• [Material provided]:
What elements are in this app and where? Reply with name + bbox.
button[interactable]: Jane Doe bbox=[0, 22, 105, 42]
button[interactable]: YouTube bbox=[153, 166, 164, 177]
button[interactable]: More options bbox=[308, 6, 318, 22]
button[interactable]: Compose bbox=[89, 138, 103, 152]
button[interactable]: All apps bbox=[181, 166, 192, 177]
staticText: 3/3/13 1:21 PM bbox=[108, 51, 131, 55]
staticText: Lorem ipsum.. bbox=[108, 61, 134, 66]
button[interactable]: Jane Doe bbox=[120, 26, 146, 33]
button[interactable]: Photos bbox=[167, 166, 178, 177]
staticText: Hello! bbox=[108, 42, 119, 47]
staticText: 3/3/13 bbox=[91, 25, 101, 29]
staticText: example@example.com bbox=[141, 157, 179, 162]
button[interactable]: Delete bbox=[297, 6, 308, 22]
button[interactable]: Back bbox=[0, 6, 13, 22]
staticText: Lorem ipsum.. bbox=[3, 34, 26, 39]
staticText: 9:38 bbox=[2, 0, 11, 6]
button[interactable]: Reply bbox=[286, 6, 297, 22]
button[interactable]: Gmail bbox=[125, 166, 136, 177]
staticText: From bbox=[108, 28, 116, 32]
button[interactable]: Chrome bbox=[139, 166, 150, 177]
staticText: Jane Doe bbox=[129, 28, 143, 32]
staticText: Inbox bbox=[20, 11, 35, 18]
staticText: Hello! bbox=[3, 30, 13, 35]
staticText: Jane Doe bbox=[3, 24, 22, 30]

• [Problem details]: In the records, which lines use the word "ipsum"? Report them.

• [Written reply]:
staticText: Lorem ipsum.. bbox=[108, 61, 134, 66]
staticText: Lorem ipsum.. bbox=[3, 34, 26, 39]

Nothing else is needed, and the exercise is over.